Top of SOURCE INFORMATION
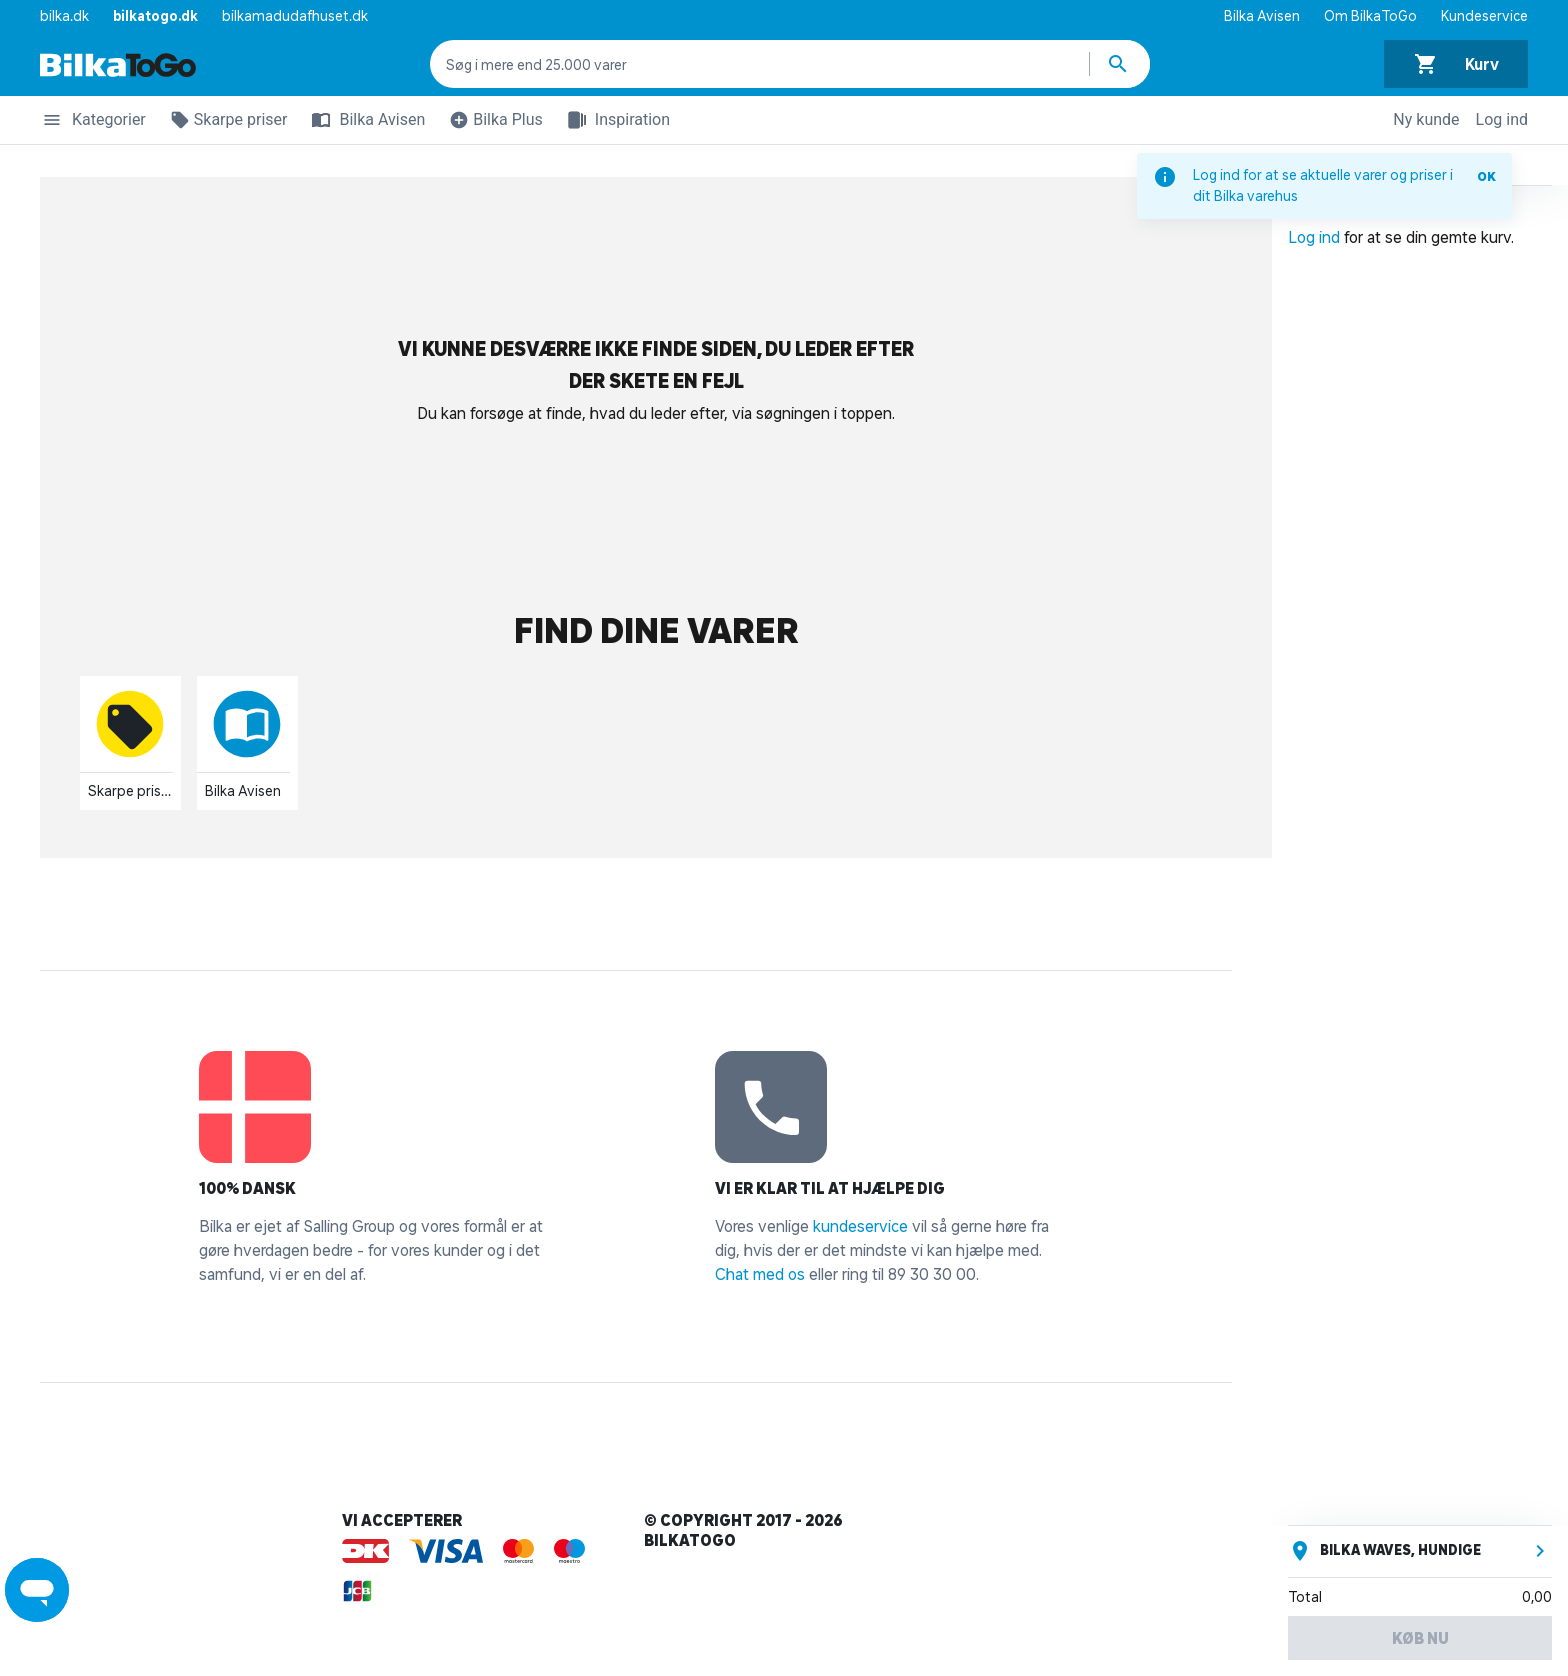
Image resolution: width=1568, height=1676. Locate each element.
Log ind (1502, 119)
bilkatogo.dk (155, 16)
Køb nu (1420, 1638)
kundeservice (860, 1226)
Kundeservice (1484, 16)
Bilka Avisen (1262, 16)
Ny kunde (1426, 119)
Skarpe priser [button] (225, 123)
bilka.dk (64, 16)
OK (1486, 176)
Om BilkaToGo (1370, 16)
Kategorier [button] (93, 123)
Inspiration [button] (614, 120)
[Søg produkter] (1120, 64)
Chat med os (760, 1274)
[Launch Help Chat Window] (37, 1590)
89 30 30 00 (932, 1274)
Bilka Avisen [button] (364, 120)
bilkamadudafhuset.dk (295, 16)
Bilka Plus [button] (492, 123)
Bottom of SOURCE INFORMATION
▶ **WHAT YOU WILL DO**:
Print all entries exactly. The images do not belong in the copy.

▶ **RESPONSE**:
Image resolution: width=1568, height=1676. Locate each element.
Log ind (1502, 119)
bilkatogo.dk (155, 16)
Køb nu (1420, 1638)
kundeservice (860, 1226)
Kundeservice (1484, 16)
Bilka Avisen (1262, 16)
Ny kunde (1426, 119)
Skarpe priser [button] (225, 123)
bilka.dk (64, 16)
OK (1486, 176)
Om BilkaToGo (1370, 16)
Kategorier [button] (93, 123)
Inspiration [button] (614, 120)
[Søg produkter] (1120, 64)
Chat med os (760, 1274)
[Launch Help Chat Window] (37, 1590)
89 30 30 00 (932, 1274)
Bilka Avisen [button] (364, 120)
bilkamadudafhuset.dk (295, 16)
Bilka Plus [button] (492, 123)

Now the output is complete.